Where the records below show a line containing "Producer's Diary by Dalbir", start copying; end with the line containing "State Service (Consequential", and copy it too.

=== Dataset entries ===
------------------------
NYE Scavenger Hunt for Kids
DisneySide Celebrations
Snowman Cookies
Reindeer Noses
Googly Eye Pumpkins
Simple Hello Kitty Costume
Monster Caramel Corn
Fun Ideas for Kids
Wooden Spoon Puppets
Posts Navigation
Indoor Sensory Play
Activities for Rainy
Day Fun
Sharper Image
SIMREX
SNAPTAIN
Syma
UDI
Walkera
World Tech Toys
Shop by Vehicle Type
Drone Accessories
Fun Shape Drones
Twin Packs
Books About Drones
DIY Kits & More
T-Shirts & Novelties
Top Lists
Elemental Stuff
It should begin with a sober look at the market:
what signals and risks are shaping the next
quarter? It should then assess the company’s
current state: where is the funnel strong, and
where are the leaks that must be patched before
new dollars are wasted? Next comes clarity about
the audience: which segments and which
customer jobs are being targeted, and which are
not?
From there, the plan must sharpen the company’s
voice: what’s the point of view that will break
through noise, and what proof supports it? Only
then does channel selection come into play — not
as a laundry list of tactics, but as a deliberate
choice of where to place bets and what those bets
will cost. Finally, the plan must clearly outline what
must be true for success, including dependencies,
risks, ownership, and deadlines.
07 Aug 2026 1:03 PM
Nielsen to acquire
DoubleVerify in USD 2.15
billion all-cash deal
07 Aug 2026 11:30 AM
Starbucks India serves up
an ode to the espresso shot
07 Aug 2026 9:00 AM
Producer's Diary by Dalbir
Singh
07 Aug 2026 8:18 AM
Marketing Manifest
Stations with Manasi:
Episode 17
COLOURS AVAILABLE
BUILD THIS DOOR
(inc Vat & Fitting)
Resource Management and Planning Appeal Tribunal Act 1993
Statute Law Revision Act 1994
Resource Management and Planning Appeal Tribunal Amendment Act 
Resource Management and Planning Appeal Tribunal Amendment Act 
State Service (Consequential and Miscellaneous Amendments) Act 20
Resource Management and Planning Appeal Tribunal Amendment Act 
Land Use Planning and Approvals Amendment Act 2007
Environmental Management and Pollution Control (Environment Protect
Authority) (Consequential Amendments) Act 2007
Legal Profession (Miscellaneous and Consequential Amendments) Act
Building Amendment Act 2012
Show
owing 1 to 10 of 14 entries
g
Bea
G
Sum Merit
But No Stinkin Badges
------------------------
=== Answer for the task ===
Producer's Diary by Dalbir
Singh
07 Aug 2026 8:18 AM
Marketing Manifest
Stations with Manasi:
Episode 17
COLOURS AVAILABLE
BUILD THIS DOOR
(inc Vat & Fitting)
Resource Management and Planning Appeal Tribunal Act 1993
Statute Law Revision Act 1994
Resource Management and Planning Appeal Tribunal Amendment Act 
Resource Management and Planning Appeal Tribunal Amendment Act 
State Service (Consequential and Miscellaneous Amendments) Act 20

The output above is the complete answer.